Even so, unlike yesterday’s brilliant clarity, this day has dawned beneath a veil of gray clouds. Even as the air carries a sharp autumnal edge, the feel of water not far above us is a tangible thing.
In other words, it’s a perfect day for today’s featured throwback: one of Wings’s collectible works from about nine years or so ago.
It’s a miniature collector’s spoon, one of a whole series that he created over the course of several years, roughly from 2008 to 2011 or so. This one was always one of my favorites, not merely for the cobalt cabochon at the end of the handle, but for the imagery that dances down its surface like a cascade of raindrops.
But, as always, the work begins with form and shape.
Wings cuts his spoons freehand from a sheet of sterling silver. It’s not an especially easy of quick process: For collector’s spoons, the silver needs to be of a sufficiently substantial gauge, much like the thickness of an ordinary spoon, and they are not cut out with anything approaching shears, but rather, with an exceedingly small jeweler’s saw. The basic outline requires more shaping and detail work, but first comes the stampwork.
In this instance, he chose primarily water- and storm-related patterns for the accents: A pair of half-moon-like crescents, back to back, at the tip of the handle, like the lunar pull of the tides; two pairs of arrowhead-like shapes arrayed facing each other, creating, symbolically, a remarkably cloud-like formation. Beneath them, he placed a single stylized heart — heart of the sky and heart of the storm, yes, but more to the point, a sign of the spirits’ love for us in the form of the rain. Then he returned to the thin crescent pattern, creating a chased design down the length of the handle, each crescent back to back and end to end, linked in an inverse/obverse rhythm — taken together, a symbol of flowing water. On the open side of each crescent, he placed a single tiny hoop, a symbol of the rain, each drop cascading down the handle to flow into what would become the bowl. The bowl itself featured a winged vortex-like symbol, out of which emerged four arrows: thunder, wind, and storm itself, delivering Thunderbird’s gift, bolts of lightning.

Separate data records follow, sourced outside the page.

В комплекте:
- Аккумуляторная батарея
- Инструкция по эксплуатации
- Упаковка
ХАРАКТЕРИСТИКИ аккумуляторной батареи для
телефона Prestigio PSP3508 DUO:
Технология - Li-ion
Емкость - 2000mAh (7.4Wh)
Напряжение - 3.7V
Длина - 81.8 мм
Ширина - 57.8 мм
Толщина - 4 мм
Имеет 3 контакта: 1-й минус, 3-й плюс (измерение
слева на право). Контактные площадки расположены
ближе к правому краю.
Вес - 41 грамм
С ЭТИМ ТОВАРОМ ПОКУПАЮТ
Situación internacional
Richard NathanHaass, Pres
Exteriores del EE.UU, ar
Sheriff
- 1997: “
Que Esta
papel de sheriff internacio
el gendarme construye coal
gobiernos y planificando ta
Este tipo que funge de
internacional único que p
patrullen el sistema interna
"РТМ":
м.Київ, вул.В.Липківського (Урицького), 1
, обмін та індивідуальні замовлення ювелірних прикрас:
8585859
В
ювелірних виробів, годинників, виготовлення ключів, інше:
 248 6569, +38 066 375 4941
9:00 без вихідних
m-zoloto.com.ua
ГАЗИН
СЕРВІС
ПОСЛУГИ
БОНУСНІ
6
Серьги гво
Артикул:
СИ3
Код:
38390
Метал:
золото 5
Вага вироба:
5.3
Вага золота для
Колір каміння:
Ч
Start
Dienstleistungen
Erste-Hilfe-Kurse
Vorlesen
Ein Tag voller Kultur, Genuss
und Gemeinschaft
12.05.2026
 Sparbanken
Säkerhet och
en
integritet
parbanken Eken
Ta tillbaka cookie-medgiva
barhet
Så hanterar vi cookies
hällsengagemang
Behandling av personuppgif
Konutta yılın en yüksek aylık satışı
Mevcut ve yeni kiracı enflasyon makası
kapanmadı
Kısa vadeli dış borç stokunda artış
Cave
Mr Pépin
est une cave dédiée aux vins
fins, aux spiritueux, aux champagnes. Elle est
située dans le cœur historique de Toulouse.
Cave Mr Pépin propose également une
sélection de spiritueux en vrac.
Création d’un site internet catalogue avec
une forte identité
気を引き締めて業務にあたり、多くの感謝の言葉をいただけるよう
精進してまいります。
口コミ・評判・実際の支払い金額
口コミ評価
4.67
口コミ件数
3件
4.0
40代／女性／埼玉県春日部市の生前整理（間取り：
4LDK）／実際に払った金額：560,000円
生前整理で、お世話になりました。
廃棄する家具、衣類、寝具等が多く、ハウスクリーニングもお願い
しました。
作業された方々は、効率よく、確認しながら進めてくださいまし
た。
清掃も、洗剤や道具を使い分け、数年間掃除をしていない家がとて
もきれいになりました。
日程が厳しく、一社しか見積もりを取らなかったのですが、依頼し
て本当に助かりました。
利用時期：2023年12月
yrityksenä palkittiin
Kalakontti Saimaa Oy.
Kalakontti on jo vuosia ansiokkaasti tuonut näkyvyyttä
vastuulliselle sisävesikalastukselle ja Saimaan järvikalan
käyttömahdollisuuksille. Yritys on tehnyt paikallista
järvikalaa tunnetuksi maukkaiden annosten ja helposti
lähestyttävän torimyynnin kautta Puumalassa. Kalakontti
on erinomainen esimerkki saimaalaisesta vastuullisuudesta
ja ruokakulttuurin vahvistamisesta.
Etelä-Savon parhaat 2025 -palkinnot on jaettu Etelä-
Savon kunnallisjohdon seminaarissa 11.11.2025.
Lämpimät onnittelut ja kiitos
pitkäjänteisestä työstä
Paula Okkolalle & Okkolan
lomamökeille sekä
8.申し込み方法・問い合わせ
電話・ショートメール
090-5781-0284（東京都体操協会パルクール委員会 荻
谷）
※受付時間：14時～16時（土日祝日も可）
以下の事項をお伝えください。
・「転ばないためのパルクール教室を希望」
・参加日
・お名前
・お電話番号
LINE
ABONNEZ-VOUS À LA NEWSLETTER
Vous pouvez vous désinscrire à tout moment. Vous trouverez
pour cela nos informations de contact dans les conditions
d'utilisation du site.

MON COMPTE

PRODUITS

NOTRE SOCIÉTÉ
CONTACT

Once the stampwork was complete, it was time to finish shaping the spoon itself. Wings turned it over and hammered the bowl over a small raised (obverse) anvil, repoussé-fashion, to turn the flat oval disk at the end into a three-dimensional spoonbowl. Once the shape was finalized, he filed the edges by hand all the way around, beveling them slightly and turning the roughened metal silky smooth. Finally, he soldered a plain, low-profile bezel in the shape of a square to the end of the handle, and set it with a beautifully intense cobalt blue cabochon of lapis lazuli.
This was one of Wings’s earlier spoons, and it sold right away— no surprise to me, given the imagery and the beauty of the stone and the way it all flowed together. If memory serves, it sold about this time of year: the raining season, the time when the water flows freely — rain cascading downward from the sky, racing on the wind and across the surface of the earth.
As the symbolism of the tiny heart on the handle attests, the rain, like this season, is a measure of the spirits’ love for us. It’s a lot to be contained in the bowl of a spoon.